---------- Records supplied ----------

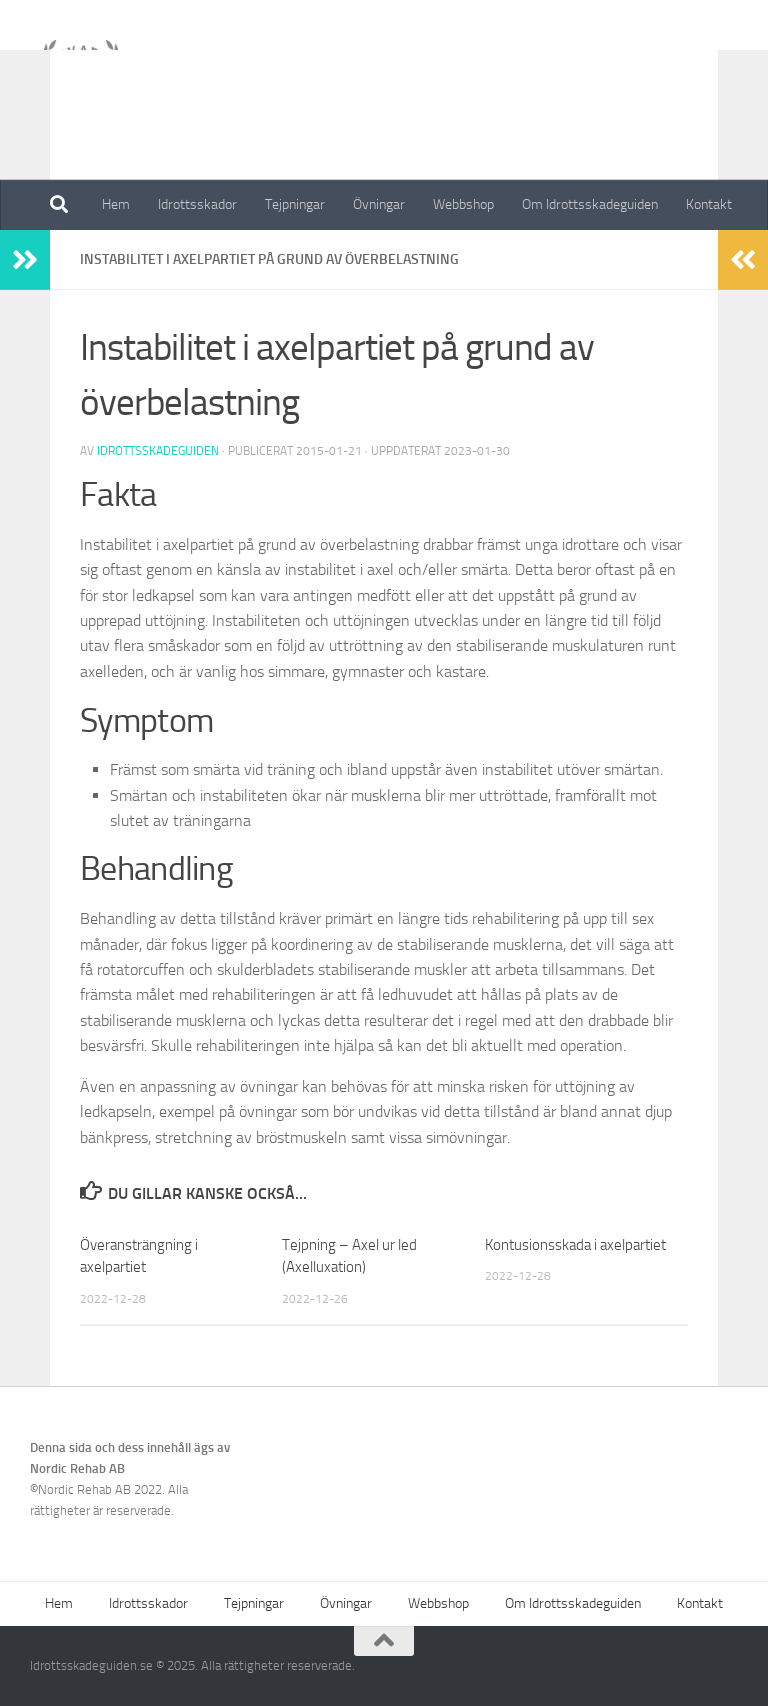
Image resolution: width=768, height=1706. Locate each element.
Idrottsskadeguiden (158, 451)
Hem (116, 204)
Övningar (379, 204)
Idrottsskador (197, 204)
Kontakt (709, 204)
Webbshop (463, 204)
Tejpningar (295, 204)
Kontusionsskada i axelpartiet (575, 1245)
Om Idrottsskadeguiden (590, 204)
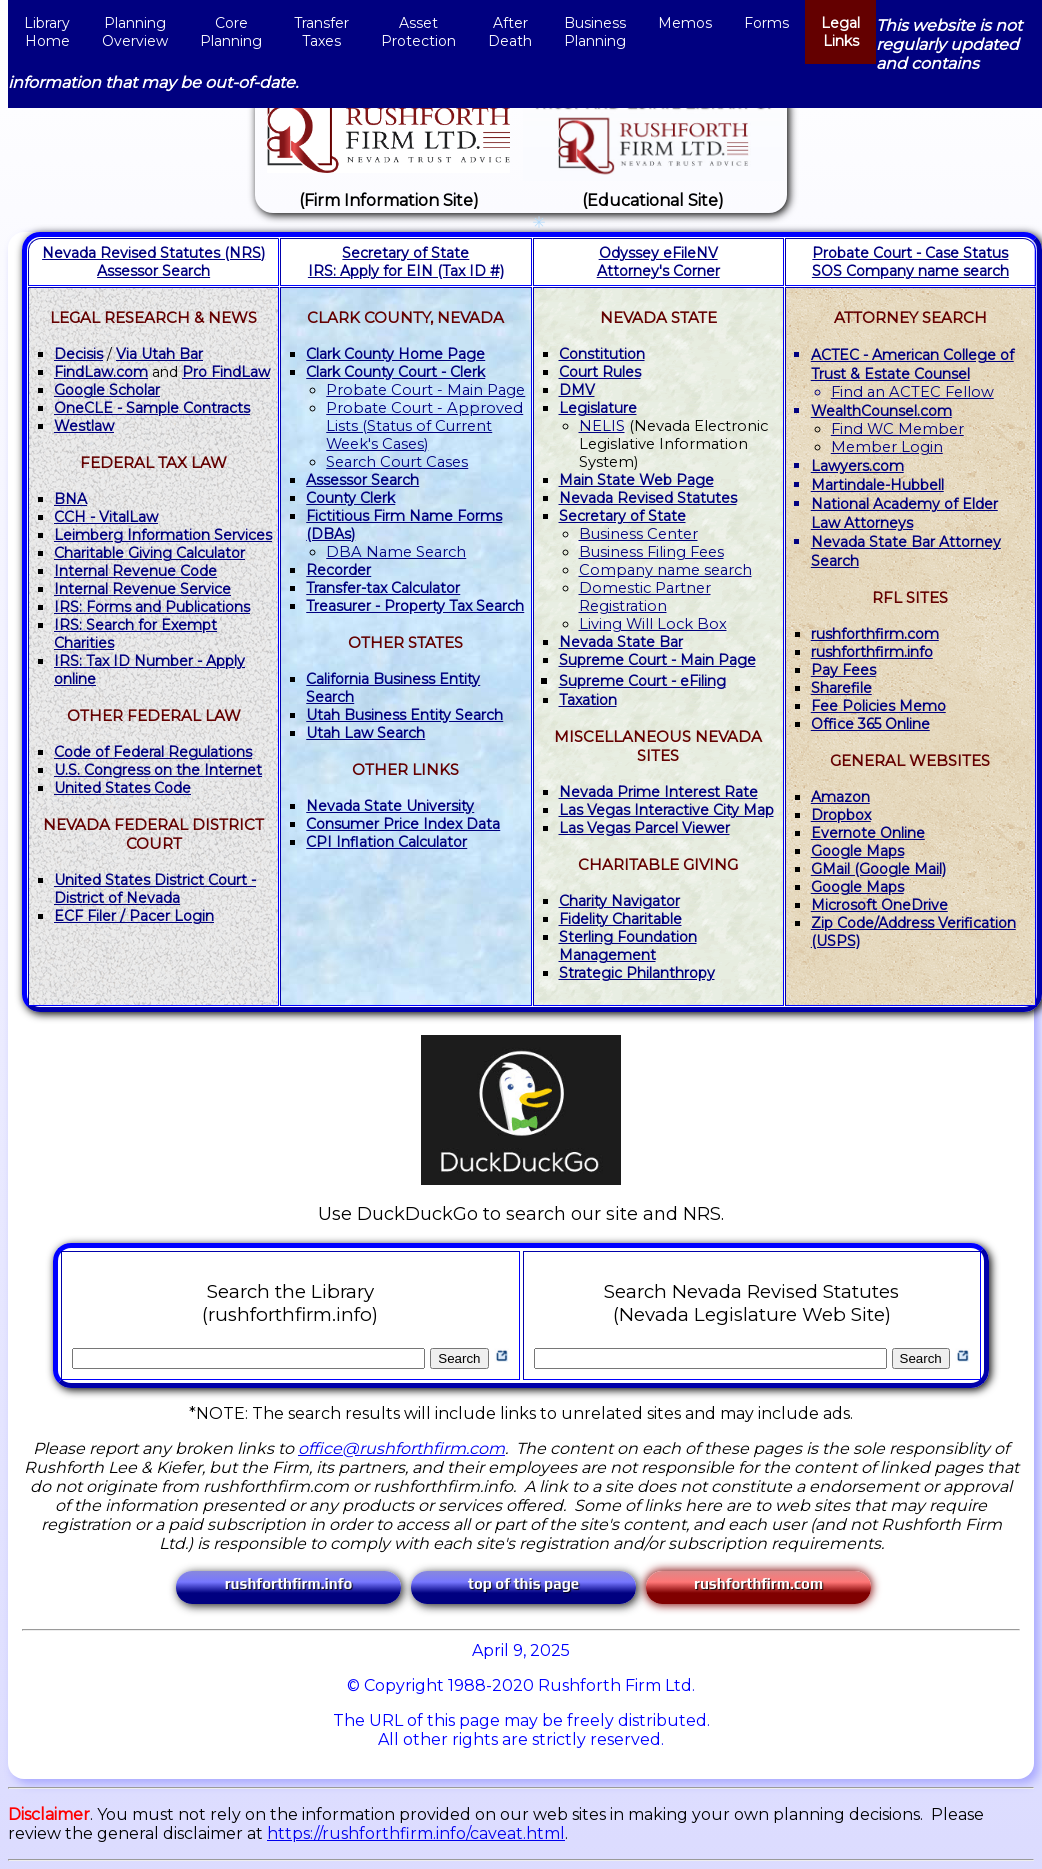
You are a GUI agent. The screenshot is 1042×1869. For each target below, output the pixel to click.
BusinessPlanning (595, 32)
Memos (685, 32)
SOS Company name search (910, 271)
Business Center (638, 534)
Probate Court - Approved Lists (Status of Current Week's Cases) (424, 426)
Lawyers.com (857, 466)
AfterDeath (510, 32)
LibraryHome (47, 32)
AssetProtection (418, 32)
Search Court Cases (397, 462)
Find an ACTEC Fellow (912, 392)
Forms (766, 32)
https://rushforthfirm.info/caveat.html (416, 1833)
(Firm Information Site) (389, 200)
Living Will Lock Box (653, 624)
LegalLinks (840, 32)
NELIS (602, 426)
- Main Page (657, 660)
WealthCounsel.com (881, 411)
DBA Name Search (396, 552)
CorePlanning (231, 32)
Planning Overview (135, 32)
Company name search (665, 570)
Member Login (887, 447)
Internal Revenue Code (135, 571)
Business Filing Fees (651, 552)
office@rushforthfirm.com (401, 1448)
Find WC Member (897, 429)
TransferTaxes (321, 32)
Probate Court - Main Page (425, 390)
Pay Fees (843, 670)
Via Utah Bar (159, 354)
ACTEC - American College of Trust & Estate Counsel (912, 364)
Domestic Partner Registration (645, 597)
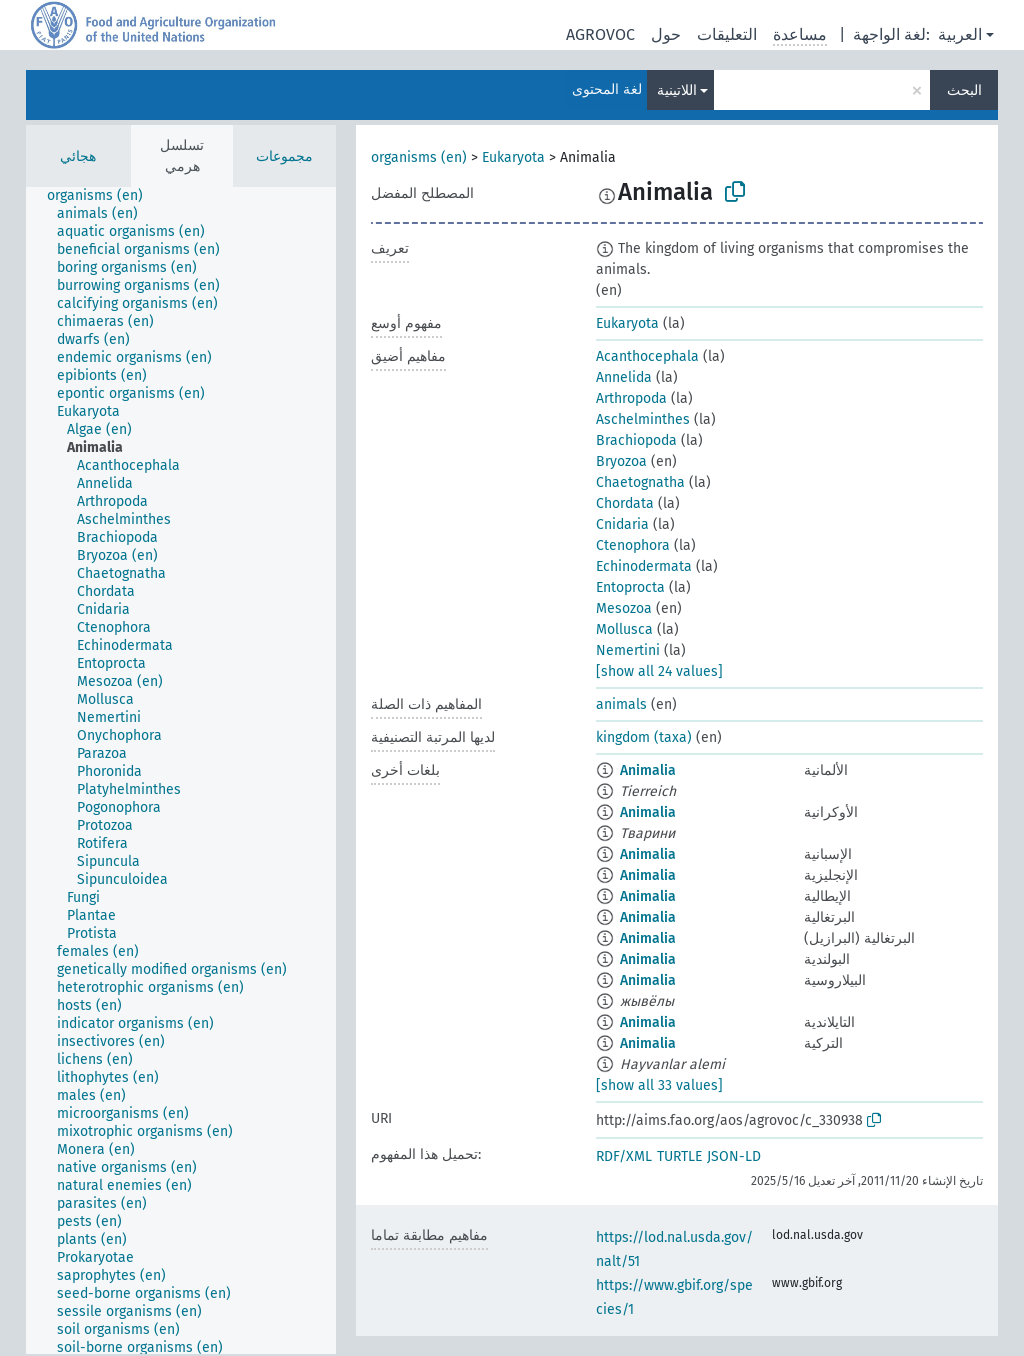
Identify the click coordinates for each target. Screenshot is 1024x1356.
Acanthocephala (647, 356)
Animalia (648, 770)
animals (621, 704)
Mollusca (624, 629)
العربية (960, 34)
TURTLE (679, 1156)
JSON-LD (734, 1156)
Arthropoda (631, 398)
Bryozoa (621, 461)
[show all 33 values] (659, 1085)
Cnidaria (622, 524)
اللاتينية (677, 90)
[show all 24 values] (659, 671)
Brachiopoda (636, 440)
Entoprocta (630, 587)
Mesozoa (624, 608)
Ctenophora (633, 545)
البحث (964, 90)
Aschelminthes (643, 419)
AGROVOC (600, 34)
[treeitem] (103, 196)
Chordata (625, 503)
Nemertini (628, 650)
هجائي (78, 156)
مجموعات (284, 156)
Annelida (624, 377)
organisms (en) (419, 157)
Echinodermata (644, 566)
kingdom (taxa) (644, 737)
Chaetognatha (640, 482)
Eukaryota (513, 157)
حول (666, 34)
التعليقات (727, 34)
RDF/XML (624, 1156)
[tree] (181, 770)
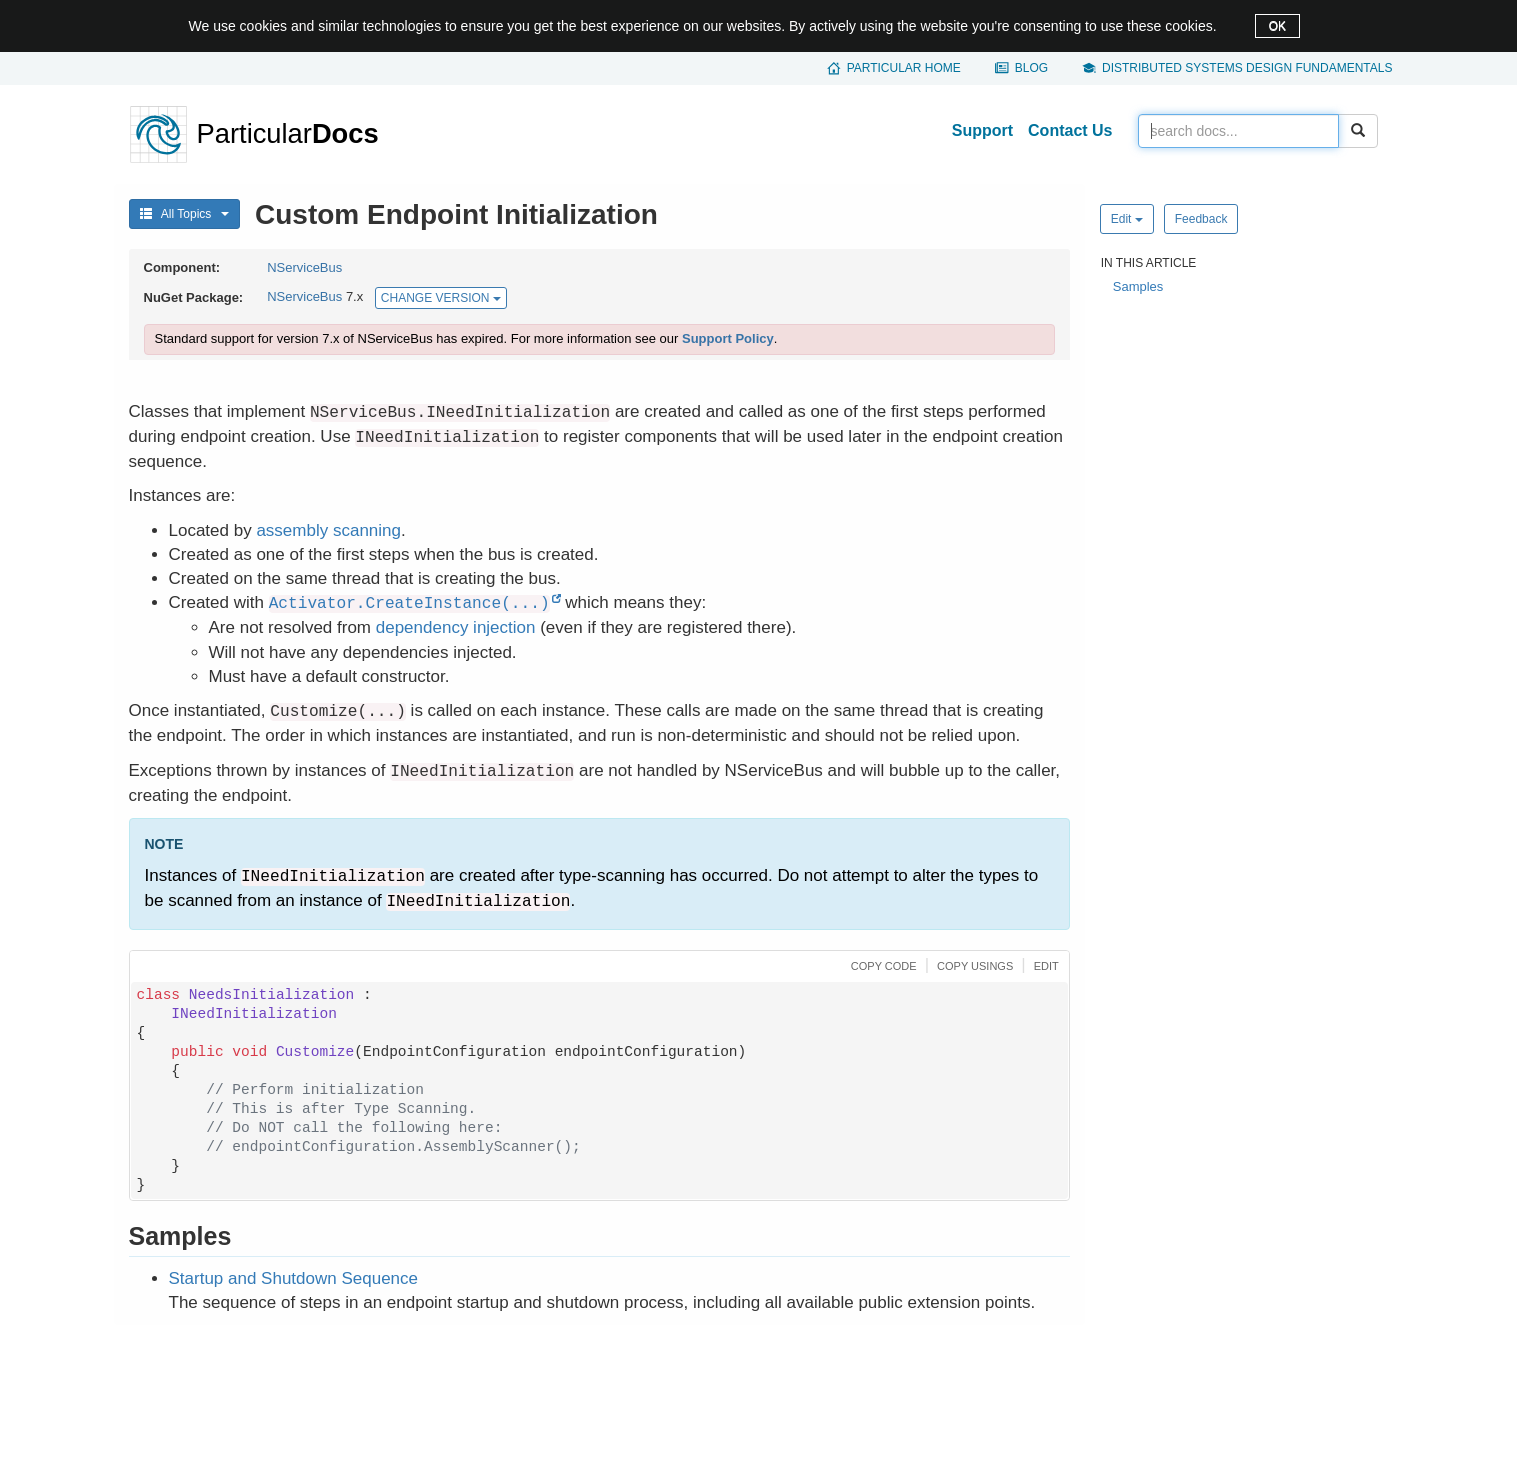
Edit (1127, 219)
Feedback (1201, 219)
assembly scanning (328, 530)
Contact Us (1070, 130)
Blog (1031, 68)
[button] (881, 964)
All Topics (185, 214)
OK (1277, 26)
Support (982, 130)
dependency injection (456, 627)
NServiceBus (304, 267)
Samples (1138, 286)
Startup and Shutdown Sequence (294, 1278)
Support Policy (728, 338)
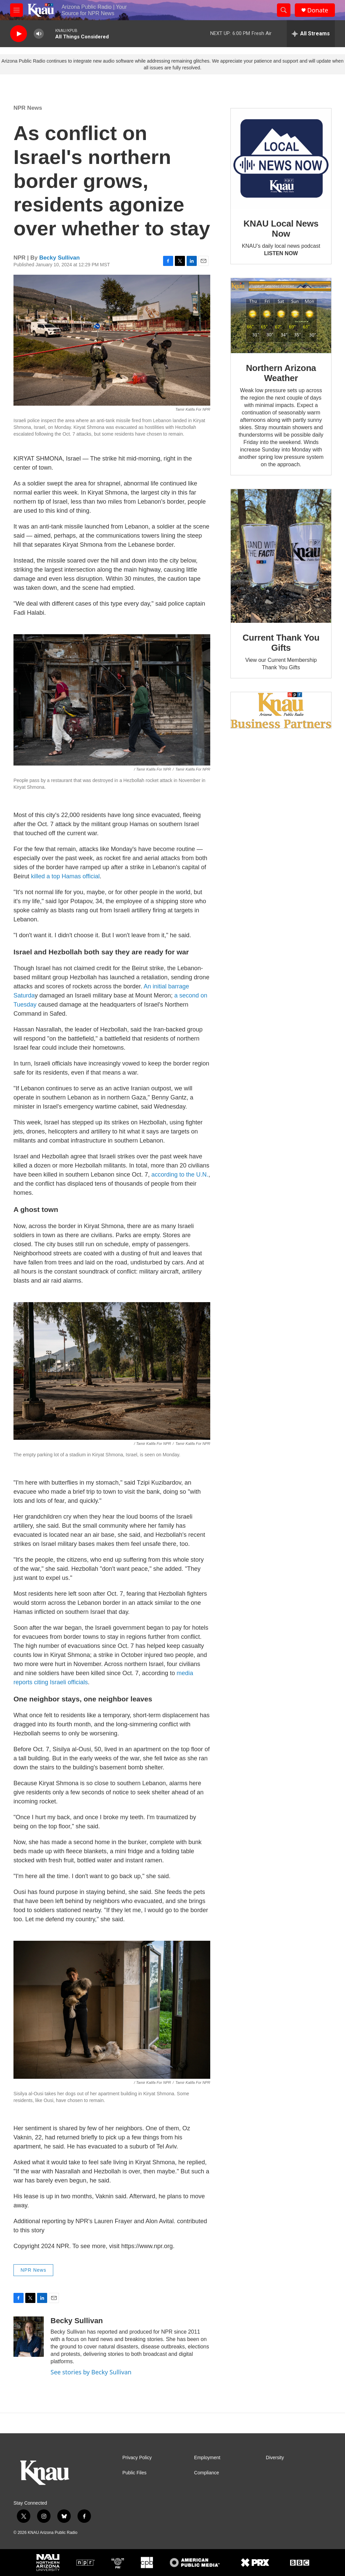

----------

What is needed is an exact copy of the data, without any pictures.

#### Answer to this exercise
Image resolution: width=768, height=1706. Locate each element.
Idrottsskadeguiden (158, 451)
Hem (116, 204)
Övningar (379, 204)
Idrottsskador (197, 204)
Kontakt (709, 204)
Webbshop (463, 204)
Tejpningar (295, 204)
Kontusionsskada i axelpartiet (575, 1245)
Om Idrottsskadeguiden (590, 204)
You are a GUI agent. The screenshot is 1042×1869. For each target below, output the pixel to click.
BusinessPlanning (595, 32)
Memos (685, 32)
SOS Company name search (910, 271)
Business Center (638, 534)
Probate Court - Approved Lists (Status of Current Week's Cases) (424, 426)
Lawyers.com (857, 466)
AfterDeath (510, 32)
LibraryHome (47, 32)
AssetProtection (418, 32)
Search Court Cases (397, 462)
Find an ACTEC Fellow (912, 392)
Forms (766, 32)
https://rushforthfirm.info/caveat.html (416, 1833)
(Firm Information Site) (389, 200)
Living Will Lock Box (653, 624)
LegalLinks (840, 32)
NELIS (602, 426)
- Main Page (657, 660)
WealthCounsel.com (881, 411)
DBA Name Search (396, 552)
CorePlanning (231, 32)
Planning Overview (135, 32)
Company name search (665, 570)
Member Login (887, 447)
Internal Revenue Code (135, 571)
Business Filing Fees (651, 552)
office@rushforthfirm.com (401, 1448)
Find WC Member (897, 429)
TransferTaxes (321, 32)
Probate Court - Main Page (425, 390)
Pay Fees (843, 670)
Via Utah Bar (159, 354)
ACTEC - American College of Trust & Estate Counsel (912, 364)
Domestic Partner Registration (645, 597)
Identify the click coordinates for each target. Screenshot is 1024x1356.
Acanthocephala (647, 356)
Animalia (648, 770)
animals (621, 704)
Mollusca (624, 629)
العربية (960, 34)
TURTLE (679, 1156)
JSON-LD (734, 1156)
Arthropoda (631, 398)
Bryozoa (621, 461)
[show all 33 values] (659, 1085)
Cnidaria (622, 524)
اللاتينية (677, 90)
[show all 24 values] (659, 671)
Brachiopoda (636, 440)
Entoprocta (630, 587)
Mesozoa (624, 608)
Ctenophora (633, 545)
البحث (964, 90)
Aschelminthes (643, 419)
AGROVOC (600, 34)
[treeitem] (103, 196)
Chordata (625, 503)
Nemertini (628, 650)
هجائي (78, 156)
مجموعات (284, 156)
Annelida (624, 377)
organisms (en) (419, 157)
Echinodermata (644, 566)
kingdom (taxa) (644, 737)
Chaetognatha (640, 482)
Eukaryota (513, 157)
حول (666, 34)
التعليقات (727, 34)
RDF/XML (624, 1156)
[tree] (181, 770)
Edit (1127, 219)
Feedback (1201, 219)
assembly scanning (328, 530)
Contact Us (1070, 130)
Blog (1031, 68)
[button] (881, 964)
All Topics (185, 214)
OK (1277, 26)
Support (982, 130)
dependency injection (456, 627)
NServiceBus (304, 267)
Samples (1138, 286)
Startup and Shutdown Sequence (294, 1278)
Support Policy (728, 338)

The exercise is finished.